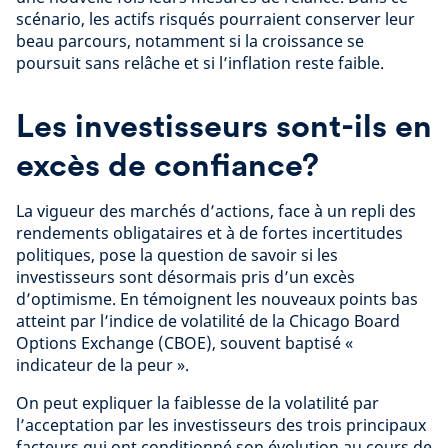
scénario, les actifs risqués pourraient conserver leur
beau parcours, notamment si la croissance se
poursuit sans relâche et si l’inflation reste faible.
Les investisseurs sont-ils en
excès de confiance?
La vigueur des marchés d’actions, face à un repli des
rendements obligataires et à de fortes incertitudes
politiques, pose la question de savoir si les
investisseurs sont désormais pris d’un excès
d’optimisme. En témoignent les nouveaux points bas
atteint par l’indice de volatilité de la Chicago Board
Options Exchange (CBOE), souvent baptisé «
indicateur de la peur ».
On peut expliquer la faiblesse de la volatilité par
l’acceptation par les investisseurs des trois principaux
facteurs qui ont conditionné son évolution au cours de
○ ○ ○ ○ ○ ○ ○
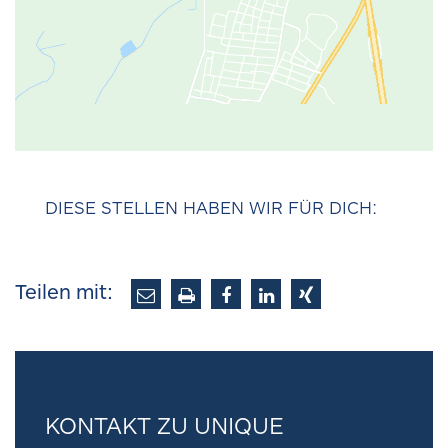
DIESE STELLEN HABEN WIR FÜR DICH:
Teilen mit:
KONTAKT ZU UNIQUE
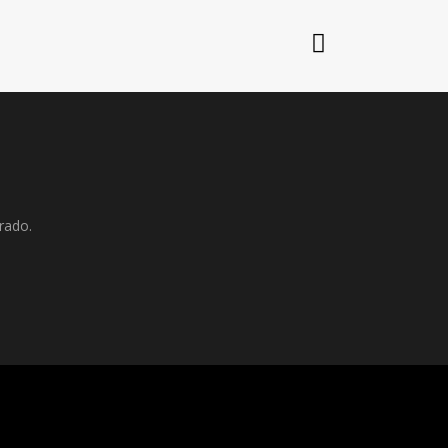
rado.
○ ○ ○ ○ ○ ○ ○
* [What you are asked to do]
Which of the lines above include the string "volatilité"? Pick them out and copy them.

* [Solution below]
atteint par l’indice de volatilité de la Chicago Board
On peut expliquer la faiblesse de la volatilité par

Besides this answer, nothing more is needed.